I did a water change of about 25% today, the fish had their medication on Saturday and will have another one tomorrow. We are also going to visit an aquarium shop on Wednesday for advice. Would just like to get the water quality right and take it from there really. Have kind of lost my confidence but Im determined we will get it sorted and get it right. 

Best wishes

Izzie


----------



## Bethnco

Don't give up...it took me months to get it right... Thanks to poor advice.

However, once I tested the water and added 4 rosy barbs. It seemed to sort out.

I can't add any more advice than you've already been given as I'm no expert. My tank was running 4 years in the end, with very few changes of fish...


----------



## Izzie999

Beth I appreciate any advice right now,Im just trying to stay positive but did not expect losses so soon Feel very bad for the fish.

Izzie


----------



## Bethnco

I felt very much the same... I think I cried the first few times I lost fish.

I enjoyed keeping my fish, but I lost many after our move. They survived it, but started dying in the days following.

One thing I will say is don't remove any substrate/ornaments/filter from the tank because that keeps the good bacteria there. Also, once the levels are normal range, don't add too many fish at once. Initially I kept it to 4/5 small ones at a time to allow the tank to get used to added extras. 

My local aquarium place advised me through my time keeping an aquarium and they rarely steered me wrong.


----------



## Izzie999

Hi Beth, 
I really appreciate the advice, I am adding some more plants this week, I just wish that the shop had asked us more questions to be honest, the more I read the more I realise we were had bad advice from the pet store. You live and learn but its just sad that some fish have died because of my inexperience AND lack of good advice really.
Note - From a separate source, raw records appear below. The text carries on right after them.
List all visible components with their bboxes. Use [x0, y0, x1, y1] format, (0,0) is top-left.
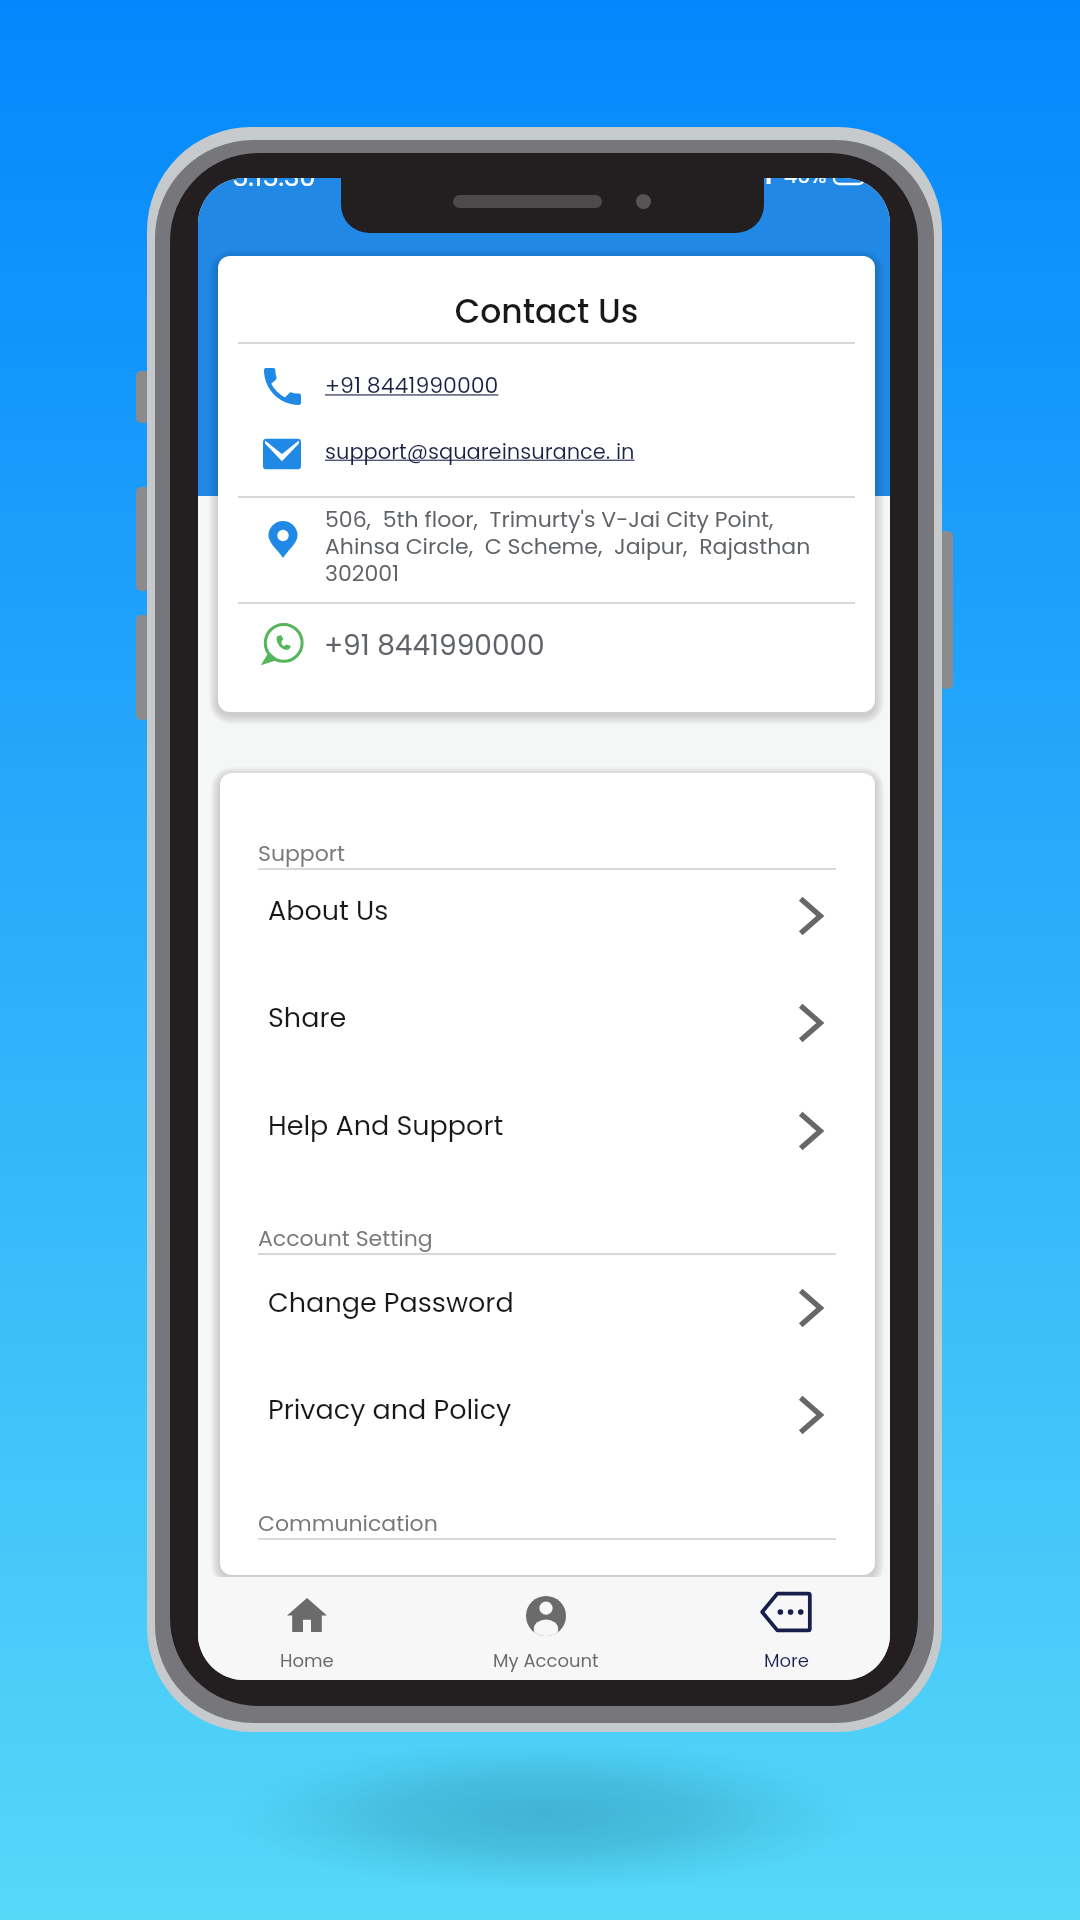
button[interactable]: 506, 5th floor, Trimurty's V-Jai City Po…: [238, 498, 855, 600]
staticText: Privacy and Policy: [268, 1391, 512, 1429]
staticText: Support: [258, 838, 346, 869]
staticText: support@squareinsurance. in: [325, 437, 635, 466]
button[interactable]: +91 8441990000: [238, 352, 855, 420]
button[interactable]: +91 8441990000: [238, 606, 855, 692]
button[interactable]: Privacy and Policy: [258, 1372, 836, 1448]
button[interactable]: Change Password: [258, 1265, 836, 1341]
button[interactable]: More: [681, 1577, 890, 1680]
button[interactable]: Share: [258, 980, 836, 1056]
staticText: More: [764, 1648, 809, 1673]
staticText: Help And Support: [268, 1107, 504, 1145]
staticText: Share: [268, 999, 347, 1037]
button[interactable]: support@squareinsurance. in: [238, 419, 855, 487]
staticText: About Us: [268, 892, 389, 930]
staticText: Contact Us: [218, 288, 875, 334]
staticText: Communication: [258, 1508, 438, 1539]
button[interactable]: Home: [202, 1577, 412, 1680]
button[interactable]: About Us: [258, 873, 836, 949]
staticText: Account Setting: [258, 1223, 433, 1254]
staticText: 40%: [784, 178, 827, 190]
staticText: Change Password: [268, 1284, 514, 1322]
staticText: +91 8441990000: [325, 370, 499, 401]
button[interactable]: Help And Support: [258, 1088, 836, 1164]
staticText: Home: [280, 1648, 334, 1673]
button[interactable]: My Account: [441, 1577, 651, 1680]
staticText: 506, 5th floor, Trimurty's V-Jai City Po…: [325, 504, 811, 588]
staticText: +91 8441990000: [324, 626, 545, 665]
staticText: 5:15:30: [232, 178, 316, 191]
staticText: My Account: [493, 1648, 599, 1673]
Have ordered a API master test kit but that will take a week to get here,in the meantime Im going to ask an aquarium shop to test the water for us again because Im not convinced the tetra strips are really accurate. Think we will be avoiding neons after this, go for a more hardy fish and from a better source.
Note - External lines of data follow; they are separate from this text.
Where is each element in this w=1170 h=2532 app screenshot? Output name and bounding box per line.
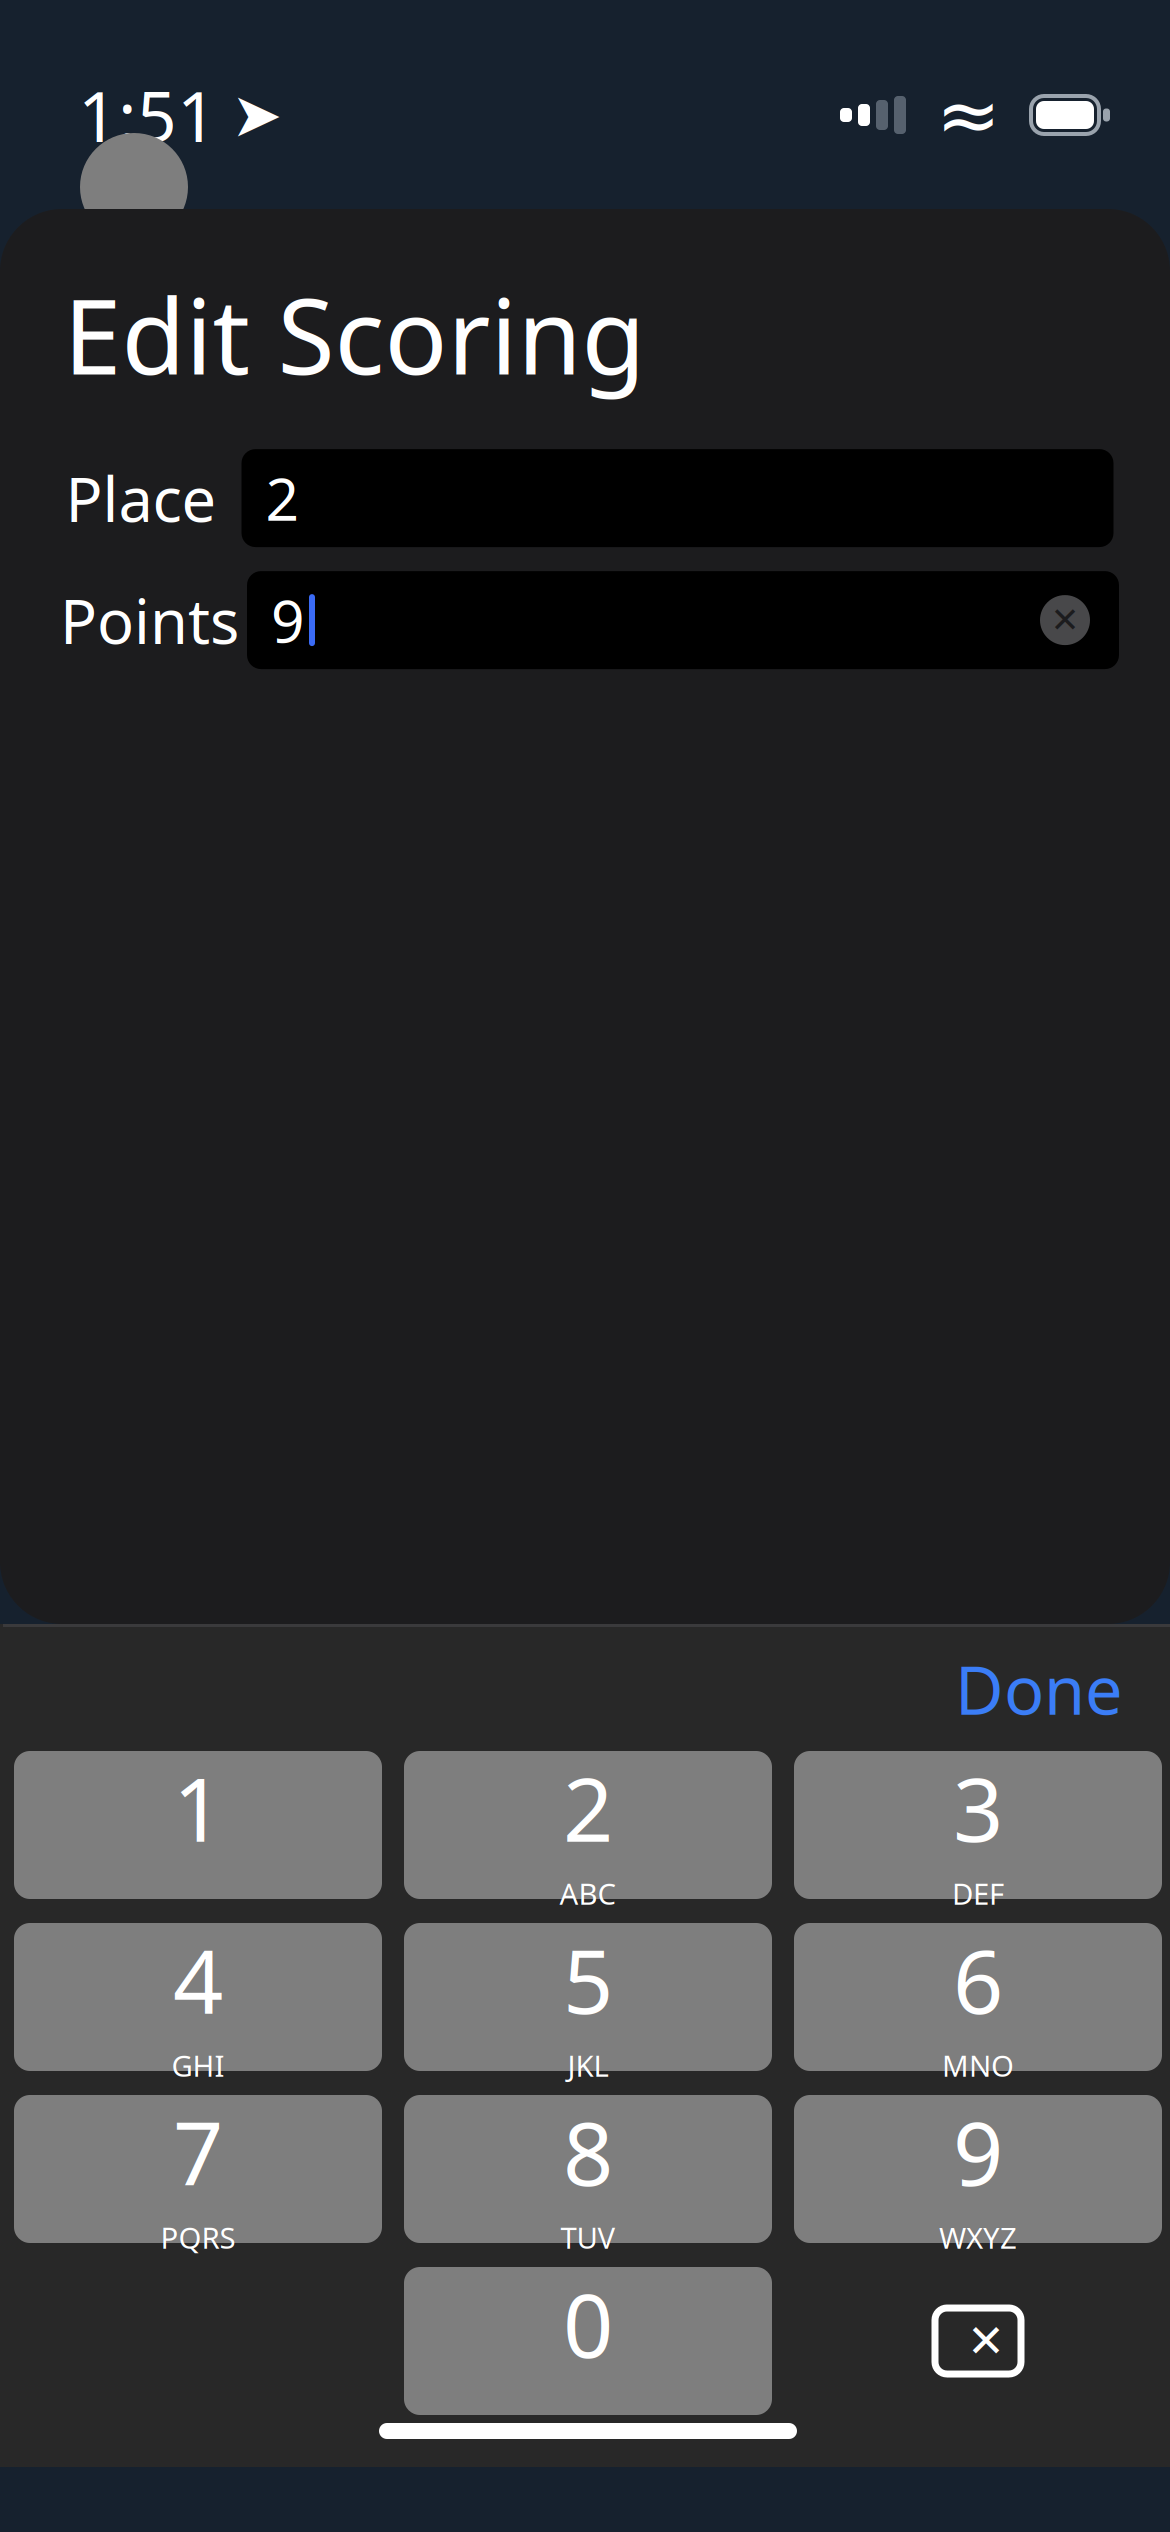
staticText: 1 bbox=[173, 1749, 223, 1866]
button[interactable]: 0 bbox=[404, 2267, 772, 2415]
staticText: ≈ bbox=[936, 71, 1001, 159]
button[interactable]: 6 bbox=[794, 1923, 1162, 2071]
button[interactable]: 9 bbox=[794, 2095, 1162, 2243]
staticText: 7 bbox=[173, 2093, 223, 2210]
button[interactable]: 4 bbox=[14, 1923, 382, 2071]
staticText: JKL bbox=[568, 2046, 608, 2085]
staticText: PQRS bbox=[160, 2218, 236, 2257]
button[interactable]: 7 bbox=[14, 2095, 382, 2243]
staticText: 2 bbox=[266, 459, 300, 537]
staticText: Done bbox=[955, 1645, 1123, 1733]
button[interactable]: 5 bbox=[404, 1923, 772, 2071]
staticText: GHI bbox=[172, 2046, 224, 2085]
staticText: 0 bbox=[563, 2265, 613, 2382]
staticText: Place bbox=[66, 457, 216, 539]
button[interactable]: 2 bbox=[404, 1751, 772, 1899]
staticText: WXYZ bbox=[939, 2218, 1017, 2257]
staticText: ✕ bbox=[1050, 600, 1080, 640]
staticText: 2 bbox=[563, 1749, 613, 1866]
staticText: 8 bbox=[563, 2093, 613, 2210]
staticText: 6 bbox=[953, 1921, 1003, 2038]
staticText: Edit Scoring bbox=[64, 265, 646, 403]
button[interactable]: Done bbox=[927, 1627, 1151, 1751]
staticText: 5 bbox=[563, 1921, 613, 2038]
staticText: ABC bbox=[560, 1874, 616, 1913]
button[interactable]: Clear text bbox=[1033, 588, 1097, 652]
button[interactable]: 1 bbox=[14, 1751, 382, 1899]
staticText: 9 bbox=[271, 581, 305, 659]
staticText: MNO bbox=[942, 2046, 1014, 2085]
button[interactable]: Delete bbox=[794, 2267, 1162, 2415]
staticText: Points bbox=[60, 579, 239, 661]
staticText: 9 bbox=[953, 2093, 1003, 2210]
button[interactable]: 8 bbox=[404, 2095, 772, 2243]
staticText: 1:51 bbox=[78, 69, 217, 161]
button[interactable]: 2 bbox=[242, 449, 1114, 547]
staticText: 4 bbox=[173, 1921, 223, 2038]
button[interactable]: 3 bbox=[794, 1751, 1162, 1899]
staticText: ➤ bbox=[231, 80, 282, 150]
staticText: TUV bbox=[560, 2218, 616, 2257]
button[interactable]: 9 bbox=[247, 571, 1119, 669]
staticText: DEF bbox=[952, 1874, 1004, 1913]
staticText: 3 bbox=[953, 1749, 1003, 1866]
staticText: ✕ bbox=[967, 2315, 1005, 2367]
Thanks again for your support, its really appreciated.
Izzie


----------



## NaomiM

It's happened to many of us, me included. I started out with two goldfish in an uncycled 14l tank, thanks to bad advice from my local aquatic shop! I soon discovered my mistake, but lost both the goldfish unfortunately  However, in the process of trying to save them, I bought a second-hand 70l tank, which is now a thriving tropical tank. I've learnt so much from here and other forums.

Until your test kit arrives, I'd suggest maybe doing 50% water changes every other day, and topping up the meds to make up for the amount of water removed. Ammonia poisoning is even worse for the fish than whitespot.


----------



## Izzie999

Hi Naomi,

Been to the aquarium shop where they tested the water for us. NOT good news, they warned us we are likely to lose every single fish. Have done a 50% water change also told to clean filter and have added this really disgusting smelling stuff called Special Blend, a fast acting bacteria. We need to get the water quality tested next week and take it from there.

Once this is all done will be looking for new fish, something colourful and hardy, any suggestions would be much welcome!

Thanks
Izzie


----------



## NaomiM

Sorry to hear that. Did they tell you any actual numbers for the test results?

Did you manage to get hold of any Prime? Combined with regular water changes, it might just save some of your fish.

If it were me, I'd also be having words with the manager of the aquatic shop you got them from, as it's their poor advice, combined with whitespot from their tanks, that's caused this situation. If they offer to replace the fish that died, though, be sure to ask for a credit note so that you can replace them later rather than immediately - the last thing your tank needs right now is more fish.

If the worst does happen and you lose all your stock, you'll need to thoroughly clean out your tank and do a full fishless cycle with ammonia before getting any new fish, to avoid this happening again. We can guide you through this, but it does take time and patience - but is well worth it for a happy healthy tank.


----------



## Izzie999

Hi Naomi,

No they didn't give us any figures for the test but they used the liquid test 
Kits not just strips.

Today so far we have no losses, the Seachem Prime should arrive in a few days.
We are doing water changes every other day at the moment. 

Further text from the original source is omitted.